# Your instructions:
An exact copy of every record is needed, with all pictures omitted.

# Given data:
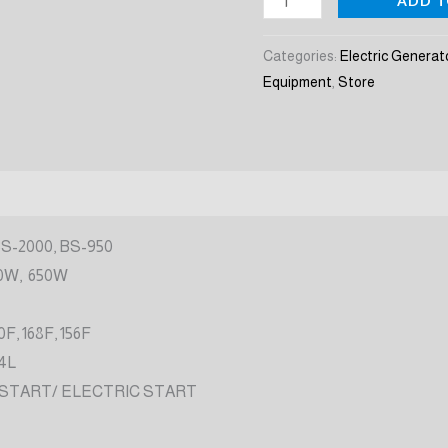
ADD T
quantity
Categories:
Electric Generat
Equipment
,
Store
BS-2000, BS-950
0W, 650W
0F, 168F, 156F
 4L
 START/ ELECTRIC START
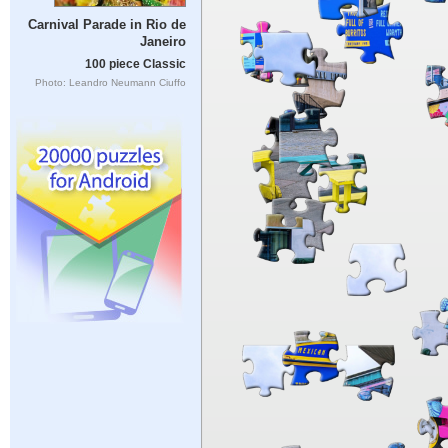
Carnival Parade in Rio de
Janeiro
100 piece Classic
Photo: Leandro Neumann Ciuffo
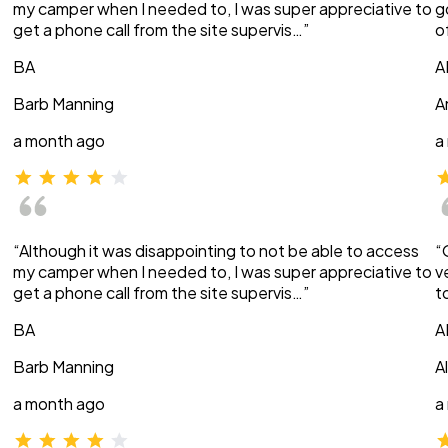
my camper when I needed to, I was super appreciative to
g
get a phone call from the site supervis…”
o
BA
A
Barb Manning
A
a month ago
a
“Although it was disappointing to not be able to access
“
my camper when I needed to, I was super appreciative to
v
get a phone call from the site supervis…”
t
BA
A
Barb Manning
A
a month ago
a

# Response box:
ADD T
quantity
Categories:
Electric Generat
Equipment
,
Store
BS-2000, BS-950
0W, 650W
0F, 168F, 156F
 4L
 START/ ELECTRIC START
Carnival Parade in Rio de
Janeiro
100 piece Classic
Photo: Leandro Neumann Ciuffo
my camper when I needed to, I was super appreciative to
g
get a phone call from the site supervis…”
o
BA
A
Barb Manning
A
a month ago
a
“Although it was disappointing to not be able to access
“
my camper when I needed to, I was super appreciative to
v
get a phone call from the site supervis…”
t
BA
A
Barb Manning
A
a month ago
a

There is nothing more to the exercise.